Noté que él también levitaba ingrávido, apenas unos centímetros por encima del suelo.
«¿Por qué flotas, papá?».
«Porque ahora eres más viejo que yo».
De la misma forma en que jamás creí que viajaría de nuevo al espacio años más tarde, jamás creí que me escribirías apenas pusiera los pies sobre la Tierra. Un mail escueto pero significativo:
Nicolás:
Inevitablemente me enteré de tu proeza. Ahora perteneces a la estirpe de Arjuna, Gagarin y el Major Tom. Te felicito.
No pude evitar responderte en los mismos términos:
Aquí Major Nick. Muchas gracias, Luisa. También yo me he enterado inevitablemente de tus proezas. Sabes mejor que yo a qué estirpe perteneces ahora.

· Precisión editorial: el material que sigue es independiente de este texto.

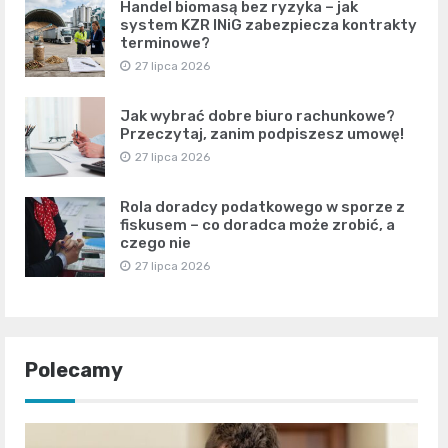
Handel biomasą bez ryzyka – jak
system KZR INiG zabezpiecza kontrakty
terminowe?
27 lipca 2026
Jak wybrać dobre biuro rachunkowe?
Przeczytaj, zanim podpiszesz umowę!
27 lipca 2026
Rola doradcy podatkowego w sporze z
fiskusem – co doradca może zrobić, a
czego nie
27 lipca 2026
Polecamy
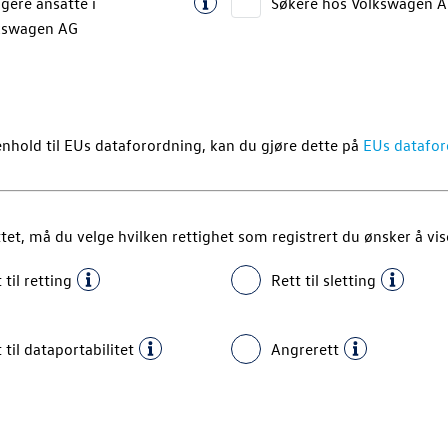
igere ansatte i
Søkere hos
Volkswagen 
kswagen AG
henhold til EUs dataforordning, kan du gjøre dette på
EUs datafor
t, må du velge hvilken rettighet som registrert du ønsker å vise
 til retting
Rett til sletting
 til dataportabilitet
Angrerett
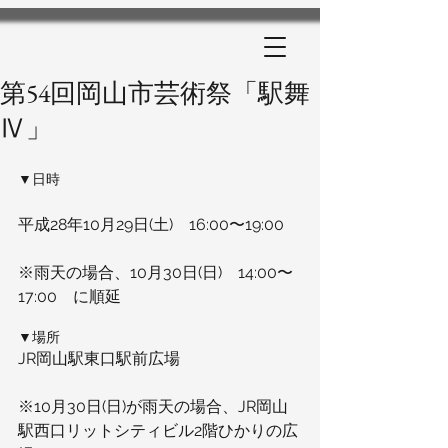
第54回岡山市芸術祭「駅舞
Ⅳ」
▼日時
平成28年10月29日(土)　16:00〜19:00
※雨天の場合、10月30日(日)　14:00〜
17:00　に順延
▼場所
JR岡山駅東口駅前広場
※10月30日(日)が雨天の場合、JR岡山
駅西口リットシティビル2階ひかりの広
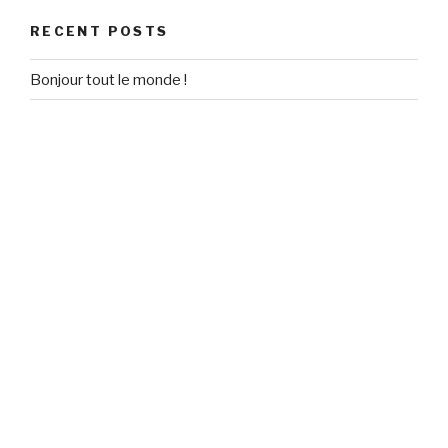
RECENT POSTS
Bonjour tout le monde !
RECENT COMMENTS
Un commentateur WordPress
on
Bonjour tout le monde !
ARCHIVES
September 2020
CATEGORIES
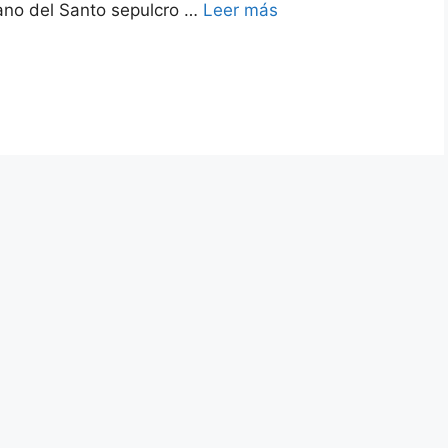
mano del Santo sepulcro …
Leer más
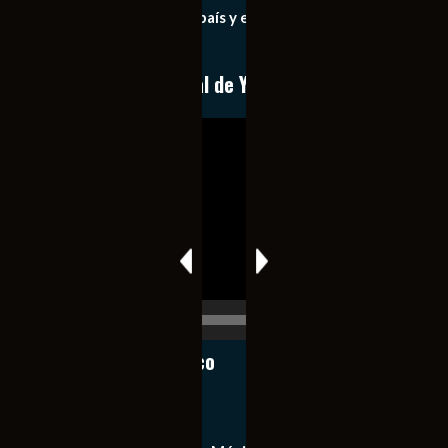
importantes de nuestro país y el mundo de forma eficaz,
expedita e imparcial.
Conoce nuestro canal de YouTube
Reproductor
de
vídeo
00:00
00:17
Notiexpress de México
Contacto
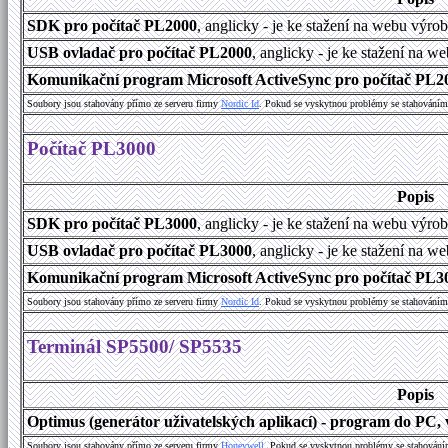
SDK pro počítač PL2000
, anglicky - je ke stažení na webu výro
USB ovladač pro počítač PL2000
, anglicky - je ke stažení na w
Komunikační program Microsoft ActiveSync pro počítač PL200
Soubory jsou stahovány přímo ze serveru firmy
Nordic Id
. Pokud se vyskytnou problémy se stahováním 
Počítač PL3000
Popis
SDK pro počítač PL3000
, anglicky - je ke stažení na webu výro
USB ovladač pro počítač PL3000
, anglicky - je ke stažení na w
Komunikační program Microsoft ActiveSync pro počítač PL300
Soubory jsou stahovány přímo ze serveru firmy
Nordic Id
. Pokud se vyskytnou problémy se stahováním 
Terminál SP5500/ SP5535
Popis
Optimus (generátor uživatelských aplikací) - program do PC, v
Soubory jsou stahovány přímo ze serveru firmy
Honeywell
. Pokud se vyskytnou problémy se stahování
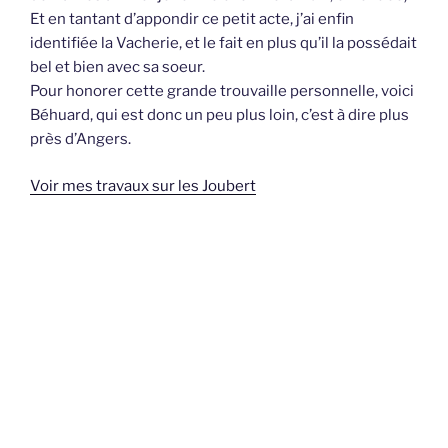
Et en tantant d’appondir ce petit acte, j’ai enfin
identifiée la Vacherie, et le fait en plus qu’il la possédait
bel et bien avec sa soeur.
Pour honorer cette grande trouvaille personnelle, voici
Béhuard, qui est donc un peu plus loin, c’est à dire plus
près d’Angers.
Voir mes travaux sur les Joubert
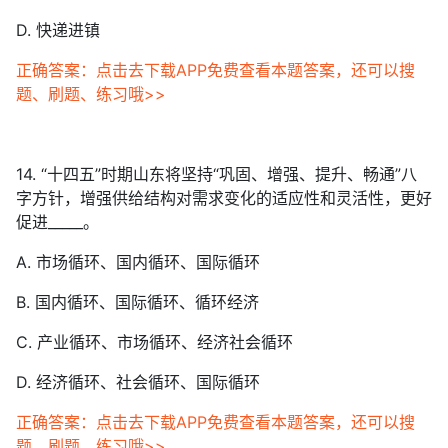
D. 快递进镇
正确答案：点击去下载APP免费查看本题答案，还可以搜
题、刷题、练习哦>>
14. “十四五”时期山东将坚持“巩固、增强、提升、畅通”八
字方针，增强供给结构对需求变化的适应性和灵活性，更好
促进_____。
A. 市场循环、国内循环、国际循环
B. 国内循环、国际循环、循环经济
C. 产业循环、市场循环、经济社会循环
D. 经济循环、社会循环、国际循环
正确答案：点击去下载APP免费查看本题答案，还可以搜
题、刷题、练习哦>>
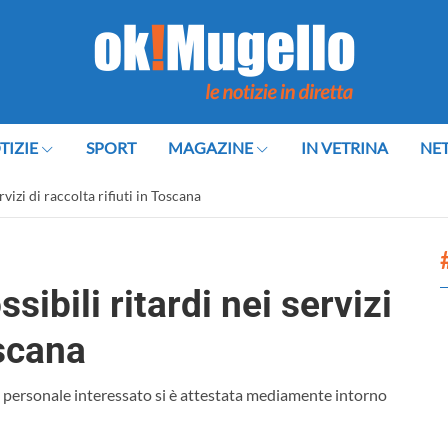
TIZIE
SPORT
MAGAZINE
IN VETRINA
NE
rvizi di raccolta rifiuti in Toscana
ibili ritardi nei servizi
oscana
 personale interessato si è attestata mediamente intorno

Semanas después iba en el coche cuando me topé en la radio con esa vieja canción de Pulp. Para sorpresa de mi entonces esposa, no cambié la estación.
Antier soñé que tomábamos cervezas sin burbujas con las estrellas de fondo. Te contaba una noticia del día anterior: el Gran Colisionador de Hadrones del CERN había creado plasma de quarks, la materia más densa que haya manipulado la humanidad, más densa que una estrella de neutrones, casi tan densa como un hoyo negro, tan densa que un centímetro cúbico de ella pesaría 40 mil millones de toneladas. A ti te parecía un chiste estupendo y me decías que, como siempre, la ciencia llegó muy tarde o muy temprano, según se vea; que el lenguaje es la única materia que al compartirse, al expandirse, aumenta su densidad; que Cervantes fue un hoyo negro y que Shakespeare fue un hoyo negro y que Dante fue un hoyo negro y que Ovidio fue un hoyo negro y que Homero fue un hoyo negro y que el internet era un Gran Colisionador de Hadrones donde cada hora crecía el plasma de quarks y que en un día que ya vaticinabas habría de desbordarse sobre sí mismo para convertirse en un hoyo negro supermasivo.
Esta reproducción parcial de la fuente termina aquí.